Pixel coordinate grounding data
************

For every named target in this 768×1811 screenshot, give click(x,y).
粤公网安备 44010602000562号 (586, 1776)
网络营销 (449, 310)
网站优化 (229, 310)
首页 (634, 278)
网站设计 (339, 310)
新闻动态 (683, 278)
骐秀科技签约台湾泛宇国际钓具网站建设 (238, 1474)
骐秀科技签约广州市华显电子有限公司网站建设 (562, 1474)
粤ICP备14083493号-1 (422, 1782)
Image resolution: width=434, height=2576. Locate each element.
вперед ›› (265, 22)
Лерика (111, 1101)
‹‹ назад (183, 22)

************

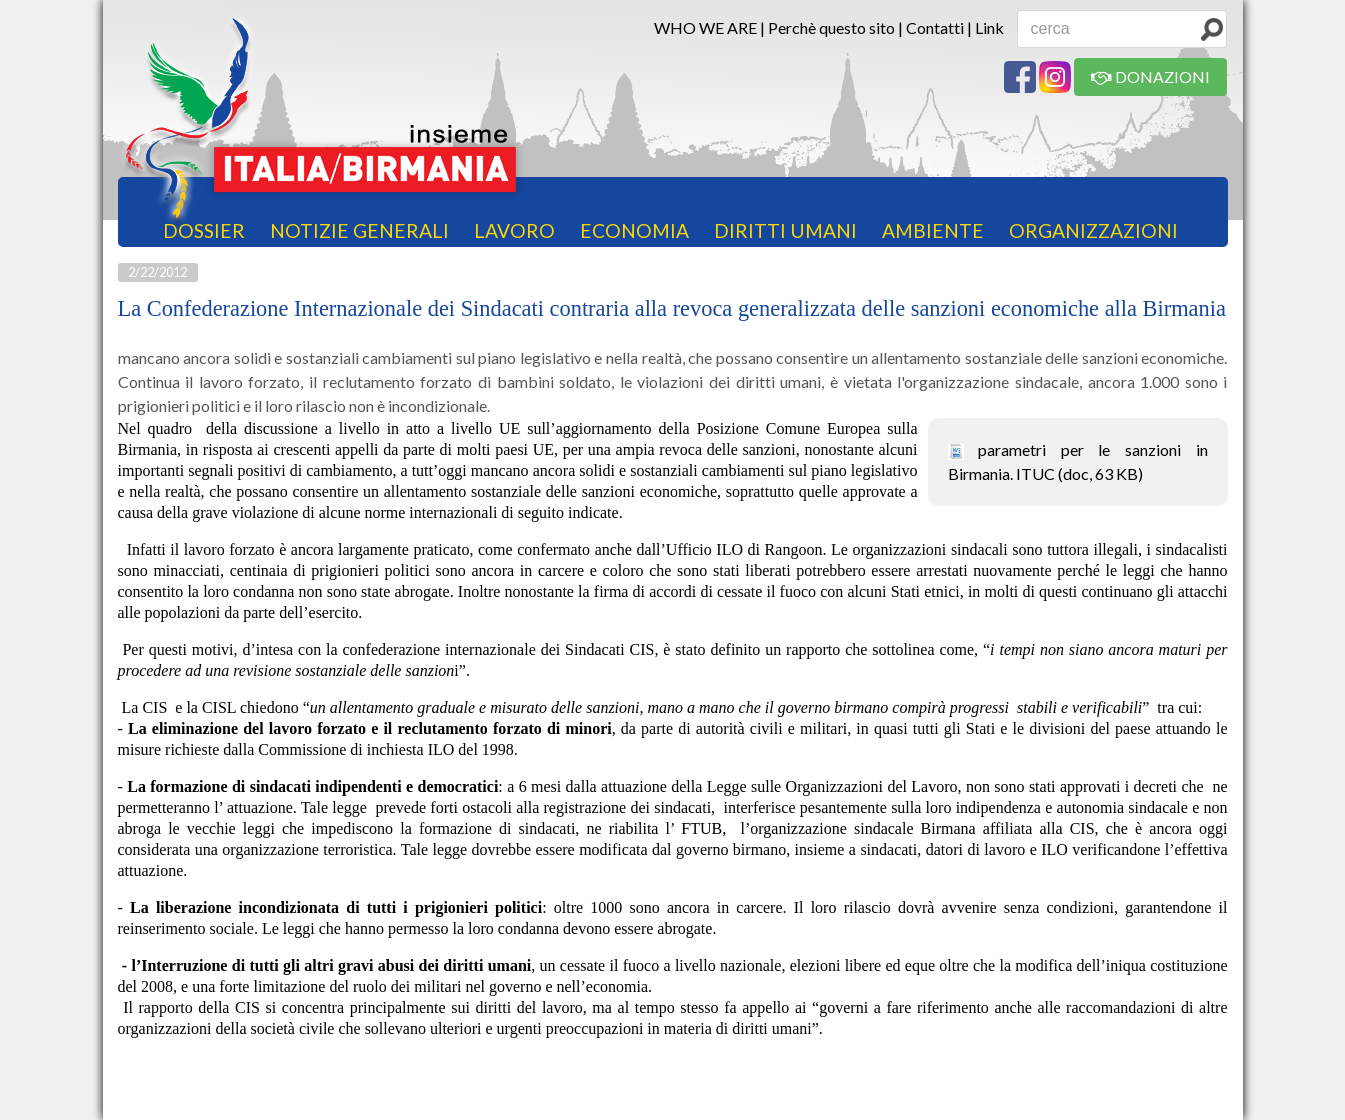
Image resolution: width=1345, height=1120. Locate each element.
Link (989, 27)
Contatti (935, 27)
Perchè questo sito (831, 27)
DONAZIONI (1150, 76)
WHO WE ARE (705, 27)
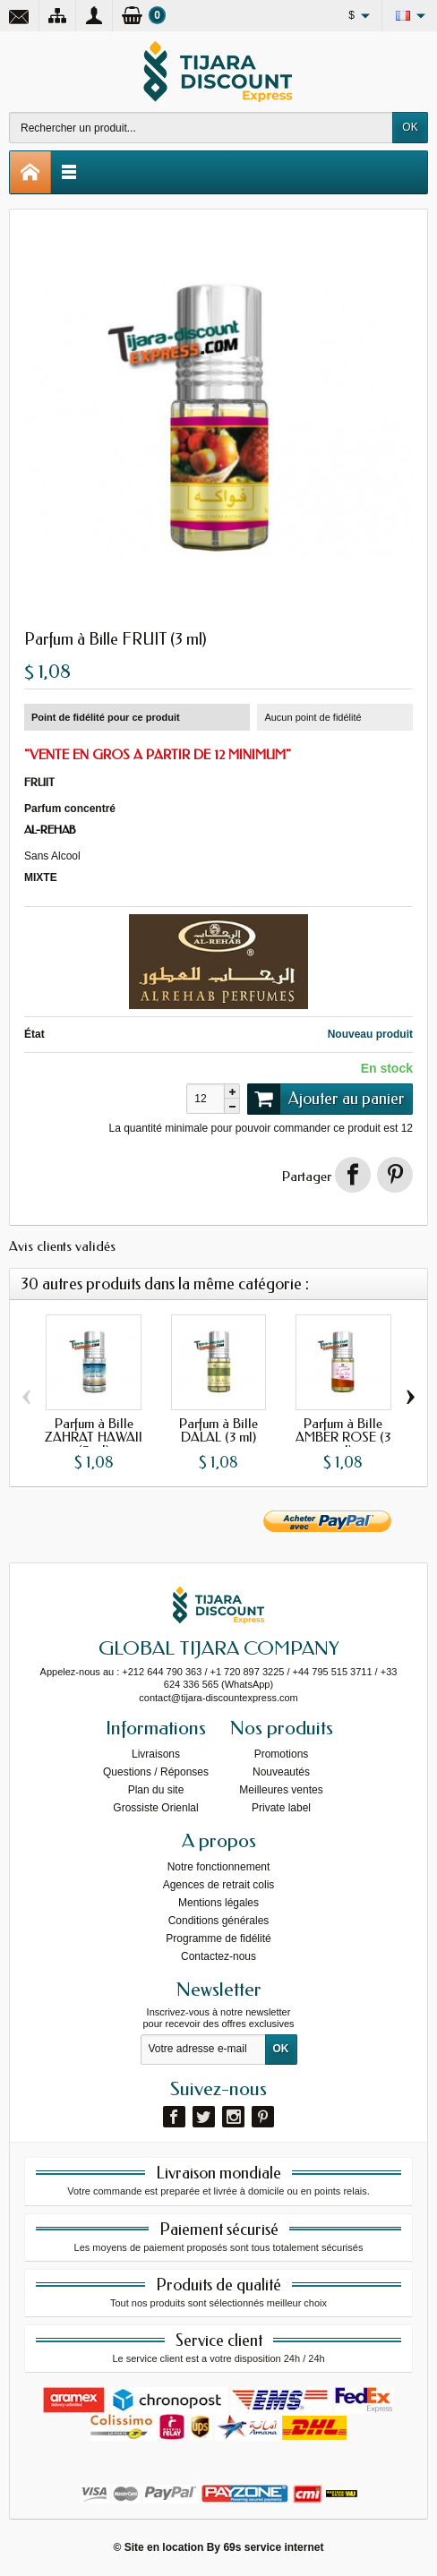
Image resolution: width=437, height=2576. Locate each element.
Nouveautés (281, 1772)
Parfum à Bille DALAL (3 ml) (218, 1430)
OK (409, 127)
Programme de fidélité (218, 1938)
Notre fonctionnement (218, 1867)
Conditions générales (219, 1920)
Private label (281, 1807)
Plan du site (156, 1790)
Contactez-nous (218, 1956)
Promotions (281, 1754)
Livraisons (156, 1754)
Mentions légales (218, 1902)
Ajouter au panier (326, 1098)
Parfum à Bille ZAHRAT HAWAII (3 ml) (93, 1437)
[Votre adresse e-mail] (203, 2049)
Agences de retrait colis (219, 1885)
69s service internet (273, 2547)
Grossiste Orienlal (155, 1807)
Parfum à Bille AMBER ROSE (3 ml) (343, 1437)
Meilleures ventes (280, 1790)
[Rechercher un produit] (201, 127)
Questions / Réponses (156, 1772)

************

Begin at the line that has "首页 (634, 278)" in the entries above; stop after the line that has "назад (183, 22)". Transcribe exactly those lines and no others.

首页 (634, 278)
网站设计 (339, 310)
新闻动态 (683, 278)
骐秀科技签约台湾泛宇国际钓具网站建设 (238, 1474)
骐秀科技签约广州市华显电子有限公司网站建设 (562, 1474)
粤ICP备14083493号-1 (422, 1782)
Image resolution: width=434, height=2576. Locate each element.
вперед ›› (265, 22)
Лерика (111, 1101)
‹‹ назад (183, 22)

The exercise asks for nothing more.